Tal vez sea ahora el momento adecuado de entender la decisión de Juan Pablo II de no renunciar a su ministerio papal. Dirigir la Iglesia no es dirigir una multinacional, he leído en algún diario. Es servir a la comunidad de los creyentes y a todos los hombres y mujeres de buena voluntad. ¿Y cómo se miden, cómo se rentabilizan el servicio y el amor? ¿Quién puede saber y garantizar cuál y cómo es su mayor eficacia? Las manifestaciones que expresaban la conveniencia de que «el Papa se retirara a descansar» indican un desconocimiento de quién es el Sumo Pontífice en la Iglesia. «El papa está en la Iglesia, es un miembro cualificado de ella: vive de ella y para ella. Ninguna forma de existencia cristiana ni ningún ejercicio de autoridad en ella pueden olvidar las realidades cristianas que las fundan y a las que sirven. El papa está al servicio de la Iglesia. Ésta, a su vez, es el resultado de la revelación de Dios al mundo por Jesucristo, cuyo evangelio de la paz es el principio de una existencia nueva para los hombres, que resulta de la participación en la conciencia y en el ser mismo de Dios, tal como Él se la ha comunicado en Jesucristo» (O. González de Cardedal, El País, 30-5-2002).

Pero en esa vida iniciada por Jesucristo en su resurrección hay un destello de la vida eterna ya aquí en este mundo.
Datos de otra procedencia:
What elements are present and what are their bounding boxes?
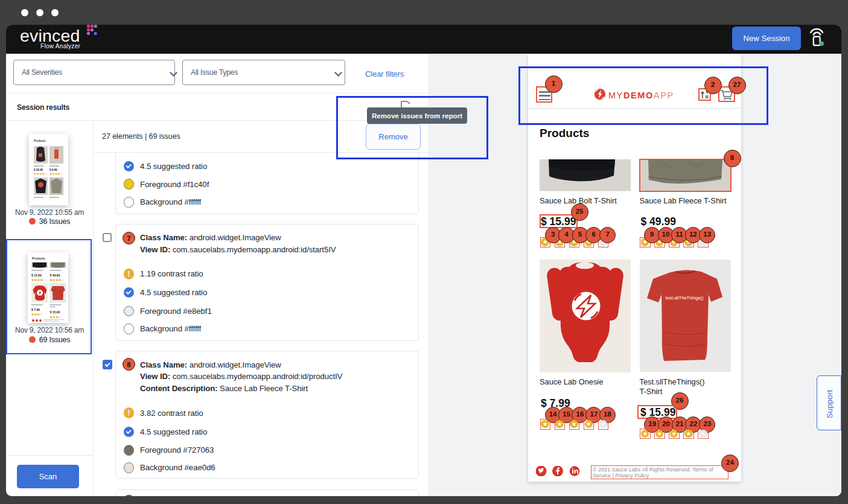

A la luz de todo esto, entendemos que el papa sea elegido en la Iglesia para que asuma la responsabilidad suprema de velar por la memoria de Cristo, por el anuncio de su Evangelio, por la comunidad de los creyentes, por la paz y la esperanza absoluta que de ese Evangelio de derivan para los hombres.

Sólo quien crea en la perenne presencia de Cristo en su Iglesia, con la acción iluminadora y defensora del Espíritu Santo, puede comprender la confianza absoluta que se le otorga al papa, al fin un hombre débil, sometido al tiempo como todos los demás; y sólo quien confía totalmente en la presencia de Cristo, como el papa, puede entregar la vida totalmente, aunque envejezca. Claro que Juan Pablo II podía haber renunciado, pero si no lo ha hecho, eso es tan bello, libre y digno de respeto como cualquier otra decisión e incluso más, por lo que tiene de entrega total.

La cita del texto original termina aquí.